Le manque de diversité thématique des élites françaises
Cédric O, conseiller d’Emmanuel Macron, soulignait l’écart de 65 Mds d »€ de dépenses R&D entre l’Allemagne et la France, essentiellement lié aux entreprises, même si le profil de l’industrie française est un handicap. Il remarquait qu’il était plus simple pour l’État de jouer sur l’assiette du CIR, « car ça on sait faire, tandis que les Américains ont eux des fonds de pension » pour investir dans l’innovation.
Lucide, il notait que la French tech est une « belle réussite, mais sur des services » et « sans avantage technologique ». Et Cédric O de regretter que la plupart de ces entrepreneurs (Blablacar etc.) viennent d’HEC : « j’en viens, mais le problème est qu’un HEC face aux biotechs ce n’est pas adapté ! »
Il pointe donc le véritable problème de la formation des élites françaises : leur diversité thématique. Passons sur leur diversité ethnique et/ou sociale, une question majeure souvent relevée. Passons également sur le fait qu’elles viennent essentiellement des Business schools, des Grandes écoles d’ingénieurs ou de Sciences Po : la plupart des pays développés ont des « usines » à élite. Mais c’est l’absence cruelle de scientifiques, de chercheurs dans les élites françaises qui frappe le plus. Or les grandes réussites américaines ou israéliennes proviennent de la recherche, pas des Business schools.
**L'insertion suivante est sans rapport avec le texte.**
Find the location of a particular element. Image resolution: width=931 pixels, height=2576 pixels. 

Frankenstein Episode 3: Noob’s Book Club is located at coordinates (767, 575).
L’aversion au risque et l’innovation de rupture
Je suis déjà revenu sur l’enquête du Medef et de l’association des Centraliens qui pointait ce qui mine les grandes entreprises françaises, à savoir l’aversion au risque. Le culte du plan est l’autre face de ce miroir. A chaque débat sur l’innovation, les réponses françaises sont des mesures réglementaires, des plans, des subventions. A tel point, comme le relèvent désormais de nombreux observateurs, que le but de beaucoup de start-uppers est avant tout de lever des fonds ou d’obtenir des aides. L’enjeu est pourtant de prendre à bras-le-corps le problème du management à la française, ce que le sociologue Philippe d’Iribarne avait superbement cerné dans son livre « La logique de l’honneur ».
Or, par nature, l’innovation de rupture, le fameux avantage technologique, ne se prévoit pas. C’est d’ailleurs pourquoi, ce que rappelait Cédric O, de plus en plus de groupes (c’est le cas dans l’industrie pharmaceutique) misent sur des start-up issues de la recherche, capables de briser les frontières. Certes les chercheurs ne sont pas programmés pour l’entreprise, mais sans eux, rien ne se fera.
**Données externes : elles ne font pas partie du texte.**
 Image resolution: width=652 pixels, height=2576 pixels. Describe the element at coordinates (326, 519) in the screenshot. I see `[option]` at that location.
Frédérique Vidal, expliquait récemment, à French Tech Central, que si « le temps de la recherche n’est pas celui de l’entreprise », il faut « des passeurs de temps capables de rendre les choses plus compréhensibles pour mettre de l’agilité dans le système. » Et Guillaume Boudy, secrétaire général pour l’investissement d’indiquer réfléchir à une « French Tech recherche qui permettrait de mieux accompagner les chercheurs qui décident de sauter le pas et de se lancer dans le grand bain du business ». Encore une structure, toujours des structures ? Les 200/250 M€ annoncés par le Premier ministre pour l’innovation de rupture, avec un nouveau conseil créé ? n’auraient-ils pas pu être ajoutés au budget de l’ANR ?
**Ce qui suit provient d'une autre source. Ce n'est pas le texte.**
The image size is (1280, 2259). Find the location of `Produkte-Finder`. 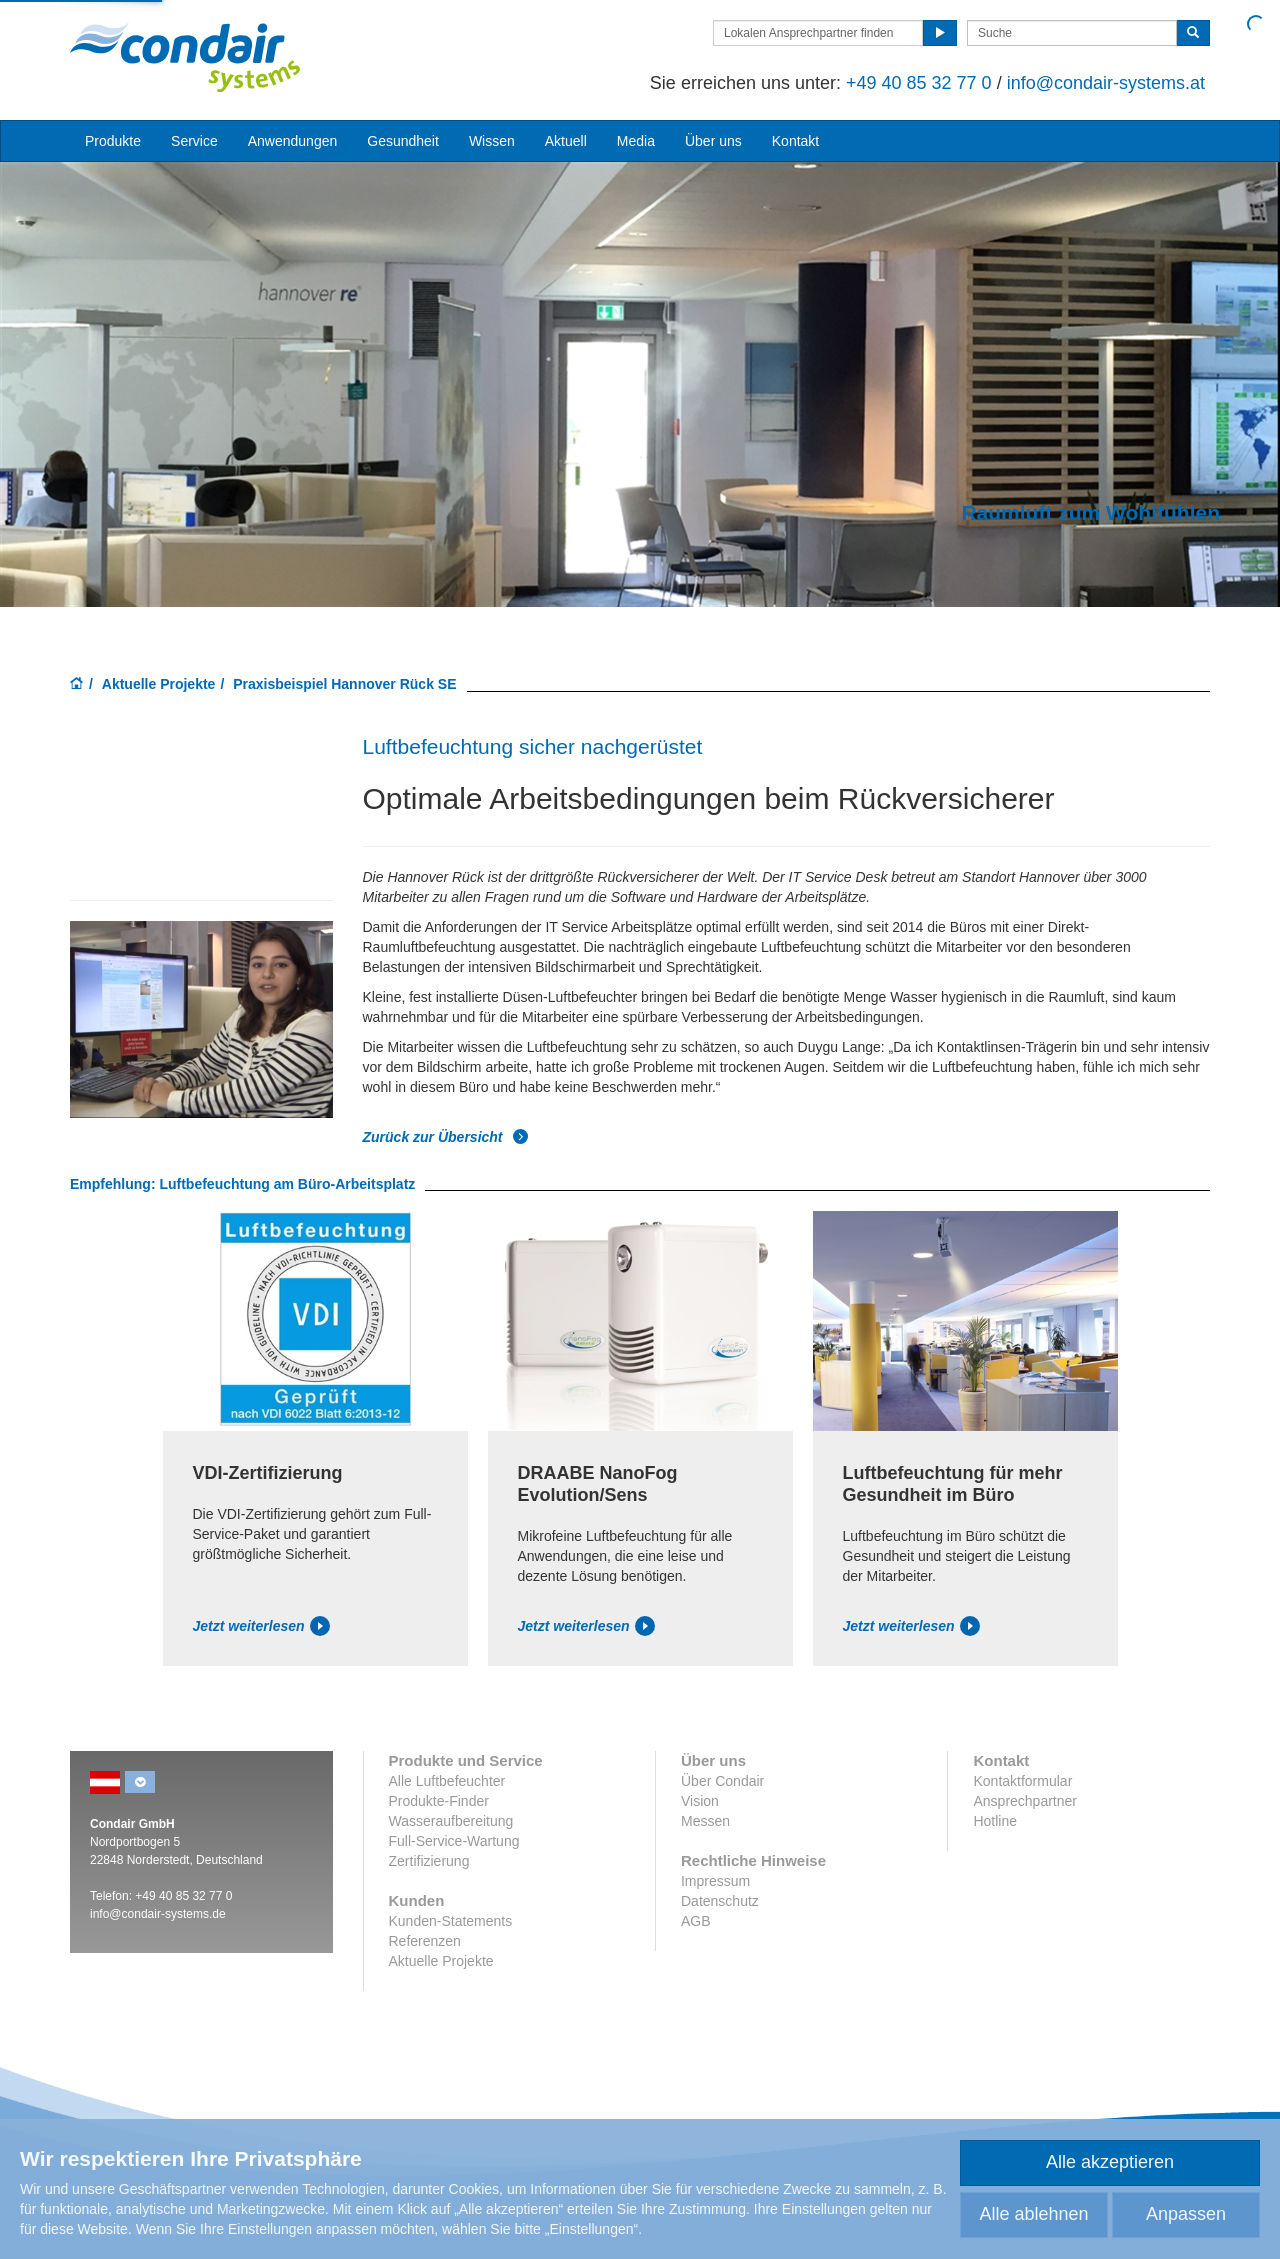

Produkte-Finder is located at coordinates (439, 1801).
Il suffit de regarder ce qui marche à l’étranger. Mes observations me portent de plus en plus à penser que le problème ne se situe pas d’abord dans la recherche publique, mais bien dans la culture entrepreneuriale française. Lors de cette matinée de l’ANRT, à un responsable d’entreprise qui réclamait de former plus de Data scientists, une chercheuse ENS Paris-Saclay-CNRS rappelait que face aux atermoiements des entreprises françaises, celles et ceux qu’ils formaient partaient à l’étranger… Attirer, garder les talents vaut bien quelques uns des milliards dépensés depuis des années dans des dispositifs qui tardent à produire leurs effets.
Du pur bon sens, Cher Jean Michel ! Et donc pratiquement aucune chance que nos chers « décideurs » prennent en compte les arguments que tu présente ici ??